**Exercise inputs**
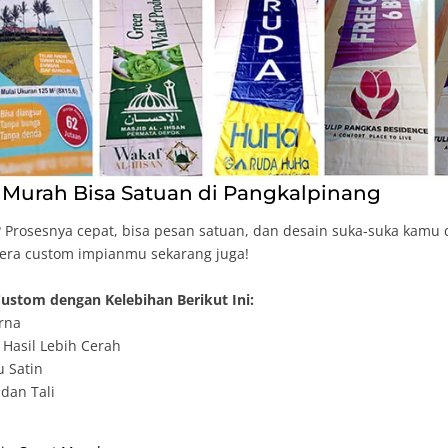
Murah Bisa Satuan di Pangkalpinang
Prosesnya cepat, bisa pesan satuan, dan desain suka-suka kamu 
dera custom impianmu sekarang juga!
ustom dengan Kelebihan Berikut Ini:
rna
Hasil Lebih Cerah
u Satin
dan Tali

**Problem statement**
What is needed is a word-for-word copy of the data, minus its pictures.

**Answer area**
Murah Bisa Satuan di Pangkalpinang
Prosesnya cepat, bisa pesan satuan, dan desain suka-suka kamu 
dera custom impianmu sekarang juga!
ustom dengan Kelebihan Berikut Ini:
rna
Hasil Lebih Cerah
u Satin
dan Tali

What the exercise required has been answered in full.